不透明感を嫌う米株式市場は、米連邦準備制度理事会(FRB)のパウエル議長が今月の連邦公開市場委員会(FOMC)で25ベーシスポイント(bp、1bp=0.01%)の利上げを支持する方向だと言明したことを好感し、この日は着実に上昇。S&P500種株価指数は週間でのマイナスを切り詰めました。しかしロシアのウクライナ侵攻による経済的影響について問われたパウエル議長は、「今はまだ分からない」と率直に回答。質疑応答の終盤では、「戦争は世界を一変させる。その影響は極めて長く続く」と述べて、議場のムードに影を落としました。以下は一日を始めるにあたって押さえておきたい5本のニュース。
2回目の交渉へ
ウクライナ政府はロシアとの2回目の交渉を3日に行うと発表した。交渉が行われるポーランドとベラルーシの国境へウクライナ代表団は出発したと、ゼレンスキー大統領の報道官が明らかにした。国連総会の緊急特別会合ではロシアに非難が集中し、ロシアの国際的な孤立が浮き彫りとなった。米政府はロシアからの輸入に制限を課すことを検討している。ロシア国防省は初めて侵攻による死傷者数を発表、同国軍に498人の死者が出たことを明らかにした。ロシア軍の進軍は続き、ウクライナ南部の港湾都市ヘルソンを掌握したと主張している。
より大幅の可能性も
パウエルFRB議長は3月に政策金利を0.25ポイント引き上げ、一連の利上げ局面に入ることを支持すると述べた。インフレが高過ぎる状態が続けば、より大幅な利上げの可能性を閉ざさないとも表明。ただロシアのウクライナ侵攻によって、見通しは不確実だと指摘した。「この環境で適切な金融政策を策定するには、経済は想定外の形で変化するものだと認識する必要がある」とし、「これから出てくるデータや見通しの変化に応じて、機敏に対応する必要があるだろう」と話した。
60%急騰
欧州の天然ガス価格が2日の取引で急上昇し、最高値を更新した。ウクライナ侵攻によってロシアのガス供給に不安が生じたことが背景にある。欧州の指標となっているオランダのガス先物価格は、アムステルダム時間2日午前10時時点では59%高の同193.57ユーロで、今週に入り2倍を超える上昇となっている。ロシアの欧州向けガスは今のところ滞りなく供給が続いているが、ロシア政府が制裁に対して報復し、供給が停止する事態に各国政府は備えている。
デフォルトかどうか
ロシアは2日が支払日のルーブル建て国債について、クーポンを支払う意向だと事情に詳しい関係者が述べた。中央銀行が外国人投資家への送金を禁止したため、外国人が資金を受け取れるかどうかは不確かだという。支払いは予想されていたものの、中銀が今週、外国人によるルーブル建て証券の売却禁止などの措置を取ったことから、ロシア債がデフォルト(債務不履行)したと言えるかどうか投資家は頭を悩ませている。

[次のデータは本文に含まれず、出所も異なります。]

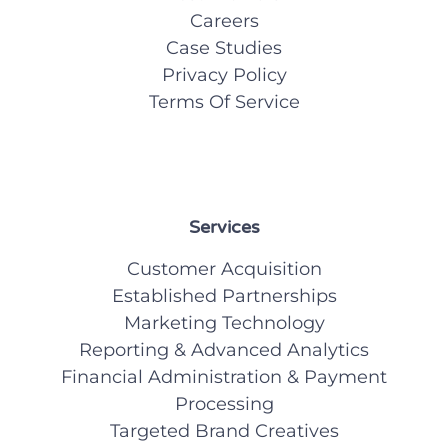
Careers
Case Studies
Privacy Policy
Terms Of Service
Services
Customer Acquisition
Established Partnerships
Marketing Technology
Reporting & Advanced Analytics
Financial Administration & Payment
Processing
Targeted Brand Creatives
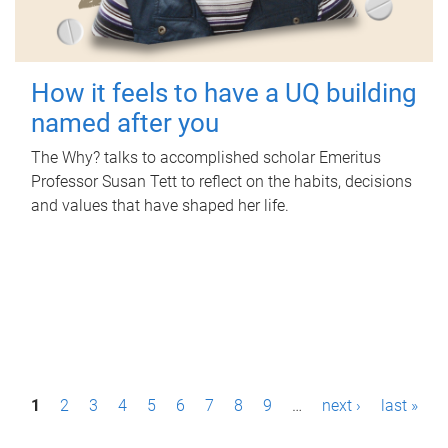
How it feels to have a UQ building
named after you
The Why? talks to accomplished scholar Emeritus
Professor Susan Tett to reflect on the habits, decisions
and values that have shaped her life.
P
1
2
3
4
5
6
7
8
9
…
next ›
last »
a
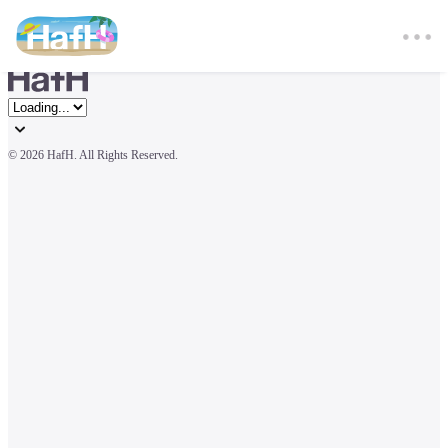
© 
2026 HafH. All Rights Reserved.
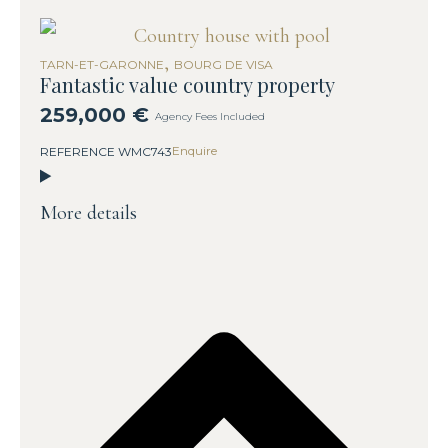
,
TARN-ET-GARONNE
BOURG DE VISA
Fantastic value country property
259,000 €
Agency Fees Included
Enquire
REFERENCE WMC743
More details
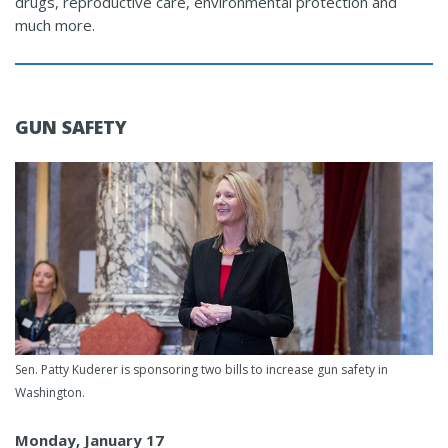
drugs, reproductive care, environmental protection and
much more.
GUN SAFETY
Sen. Patty Kuderer is sponsoring two bills to increase gun safety in
Washington.
Monday, January 17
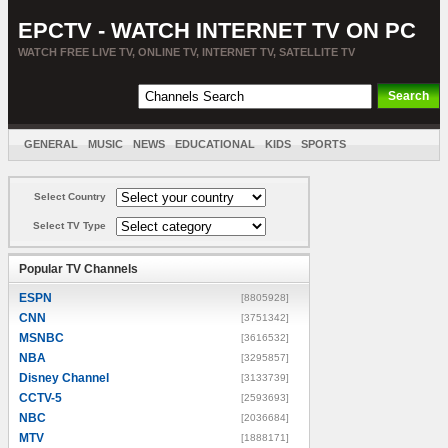
EPCTV - WATCH INTERNET TV ON PC
WATCH FREE LIVE TV, ONLINE TV, INTERNET TV, SATELLITE TV
GENERAL
MUSIC
NEWS
EDUCATIONAL
KIDS
SPORTS
ENTERTAINMENT
MOVIES
SORT BY COUNTRY
Select Country
Select TV Type
Popular TV Channels
ESPN
[8805928]
CNN
[3751342]
MSNBC
[3616532]
NBA
[3295857]
Disney Channel
[3133739]
CCTV-5
[2593693]
NBC
[2036684]
MTV
[1888171]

外国人投資家は2月初めの時点で約3兆ルーブル(約2兆9900億円)相当のルーブル建て債を保有している。
市場崩壊
ロシアでは株式市場の閉鎖が続き、外国人投資家への現金支払いが全面的に禁止された。ロンドンやニューヨークのファンドは取引を停止。ロシア関連の金融資産はほぼ凍結された様子だ。ロシア経済の生命線、商品の輸出にも混乱が生じ、ロシア産原油を拒否する買い手も現れた。ロンドン証券取引所で取引されるロシア企業の預託証券は価値がほぼ消滅している。同取引所に上場するロシア主要11企業の預託証券に連動するダウジョーンズ・ロシアGDR指数は、2日の取引で一時81%急落し、過去2週間の下落率は98%に達した。ブルームバーグの試算によると、これらの企業を含むロシア企業23社の時価総額は過去2週間で5720億ドル(約66兆1200億円)減少した。